L’objectif du trilogue est d’explorer les différentes pistes de compromis possibles, avant d’en rendre compte aux différentes délégations. Si ce travail est particulièrement fructueux, les membres du comité de conciliation n’ont plus qu’à avaliser l’accord trouvé lors du trilogue. On observe là un premier glissement néfaste pour la démocratie : l’essentiel des négociations ont lieu à huis-clos, lors des trilogues, et les débats publiques au sein du comité de conciliation se trouvent vidés de leur sens. Aucune conférence de presse ne vient ponctuer les trilogues. Il est impossible, dans ces conditions, de connaître la position que chaque État membre ou chaque député a adopté. Cela signifie également l’absence d’un historique à la disposition du public pour comprendre comment l’accord final a été obtenu, au prix de quels accommodements et quelles concessions.

Une conséquence prévisible : lors des trilogues, l’efficience de la loi a tendance à disparaître derrière la nécessité de légiférer malgré les oppositions persistantes rencontrées de part et d’autre. C’est ainsi que, « outil politique », le trilogue a tendance a grandement dégrader la qualité de la loi.
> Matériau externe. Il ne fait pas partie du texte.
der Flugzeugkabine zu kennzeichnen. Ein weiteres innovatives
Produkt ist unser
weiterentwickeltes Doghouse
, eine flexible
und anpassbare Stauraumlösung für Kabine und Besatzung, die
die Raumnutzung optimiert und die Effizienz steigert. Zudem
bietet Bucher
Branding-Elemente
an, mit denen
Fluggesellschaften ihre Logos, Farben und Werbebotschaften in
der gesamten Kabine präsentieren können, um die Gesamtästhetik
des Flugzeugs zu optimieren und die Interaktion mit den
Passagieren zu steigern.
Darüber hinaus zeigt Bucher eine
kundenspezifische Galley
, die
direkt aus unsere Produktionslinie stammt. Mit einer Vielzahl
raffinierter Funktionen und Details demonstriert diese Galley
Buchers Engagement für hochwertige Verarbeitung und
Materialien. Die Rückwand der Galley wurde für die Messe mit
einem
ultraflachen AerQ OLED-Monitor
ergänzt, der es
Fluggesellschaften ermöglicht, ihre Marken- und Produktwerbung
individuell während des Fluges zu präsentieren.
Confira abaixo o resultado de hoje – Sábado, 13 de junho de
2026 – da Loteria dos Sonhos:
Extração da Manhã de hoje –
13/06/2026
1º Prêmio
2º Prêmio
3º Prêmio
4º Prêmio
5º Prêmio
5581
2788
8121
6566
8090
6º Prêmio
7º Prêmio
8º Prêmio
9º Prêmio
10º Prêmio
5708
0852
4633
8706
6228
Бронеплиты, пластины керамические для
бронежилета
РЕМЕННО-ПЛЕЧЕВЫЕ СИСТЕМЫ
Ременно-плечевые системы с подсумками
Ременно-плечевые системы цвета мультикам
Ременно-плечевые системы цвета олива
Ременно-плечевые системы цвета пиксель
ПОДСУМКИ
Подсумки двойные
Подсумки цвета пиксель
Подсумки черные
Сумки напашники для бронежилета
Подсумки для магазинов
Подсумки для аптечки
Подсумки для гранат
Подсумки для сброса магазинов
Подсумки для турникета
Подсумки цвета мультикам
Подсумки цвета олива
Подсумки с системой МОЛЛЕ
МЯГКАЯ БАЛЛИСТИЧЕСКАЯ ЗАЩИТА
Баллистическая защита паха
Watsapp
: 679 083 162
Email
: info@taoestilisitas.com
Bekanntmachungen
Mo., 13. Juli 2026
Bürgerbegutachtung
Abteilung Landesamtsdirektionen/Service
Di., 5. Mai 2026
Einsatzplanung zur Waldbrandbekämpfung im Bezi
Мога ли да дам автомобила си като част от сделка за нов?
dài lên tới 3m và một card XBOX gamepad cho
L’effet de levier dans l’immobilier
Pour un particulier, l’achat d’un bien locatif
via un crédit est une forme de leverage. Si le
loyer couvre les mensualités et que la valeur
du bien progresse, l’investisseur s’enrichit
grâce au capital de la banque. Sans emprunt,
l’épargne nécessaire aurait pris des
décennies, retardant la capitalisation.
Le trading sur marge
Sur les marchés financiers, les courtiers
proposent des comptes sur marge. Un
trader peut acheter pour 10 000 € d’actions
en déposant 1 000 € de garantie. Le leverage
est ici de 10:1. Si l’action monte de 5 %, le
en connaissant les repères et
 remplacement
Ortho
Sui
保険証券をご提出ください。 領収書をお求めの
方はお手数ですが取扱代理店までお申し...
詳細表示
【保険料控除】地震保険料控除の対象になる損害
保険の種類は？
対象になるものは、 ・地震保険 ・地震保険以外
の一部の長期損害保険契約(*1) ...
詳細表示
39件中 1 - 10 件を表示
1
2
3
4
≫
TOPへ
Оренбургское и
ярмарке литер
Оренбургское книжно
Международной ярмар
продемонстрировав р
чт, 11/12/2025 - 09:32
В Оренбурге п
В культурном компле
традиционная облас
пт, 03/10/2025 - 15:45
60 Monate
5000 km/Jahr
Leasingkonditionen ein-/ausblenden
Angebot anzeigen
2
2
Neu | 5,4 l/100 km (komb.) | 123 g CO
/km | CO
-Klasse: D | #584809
Cela génère une incertitude préjudiciable au bon fonctionnement de tout système juridique. Vicky Marissen, professeur invitée au Collège d’Europe de Bruges et de Natolin, dénonce ainsi des solutions superficielles, inexactes et inapplicables. Cela accroît l’usage d’actes de mise en œuvre exhaustifs, pour compenser les flous juridiques volontairement laissés dans le compromis politique lors du trilogue.

Or, au niveau de l’Union, ces actes de mise en œuvre sont, de plus en plus depuis le Traité de Lisbonne (2009), des « actes délégués », c’est-à-dire des actes non-législatifs de portée générale qui complètent ou modifient certains éléments non-essentiels de l’acte législatif. Ces actes sont produits par la Commission européenne, qui supplée ainsi les deux législateurs de l’Union – Parlement européen et Conseil. Sauf que la Commission n’a pas la même légitimité démocratique que les deux législateurs : les eurodéputés sont élus au suffrage universel direct, tandis que les ministres du Conseil sont issus de gouvernements formés à la suite d’élections nationales libres. La Commission, elle, est nommée par le Conseil européen – composé des chefs d’États et de gouvernements – sur la base de tractations diplomatiques entre États membres. Les trilogues encouragent ainsi le transfert d’une partie du pouvoir de légiférer à un organe dont ce n’est pas le rôle premier, et qui n’a pas été élu mais nommé. C’est en contradiction totale avec le concept de démocratie parlementaire où le législateur est l’organe élu directement par les citoyens afin d‘assurer la prise en compte de l’intérêt général.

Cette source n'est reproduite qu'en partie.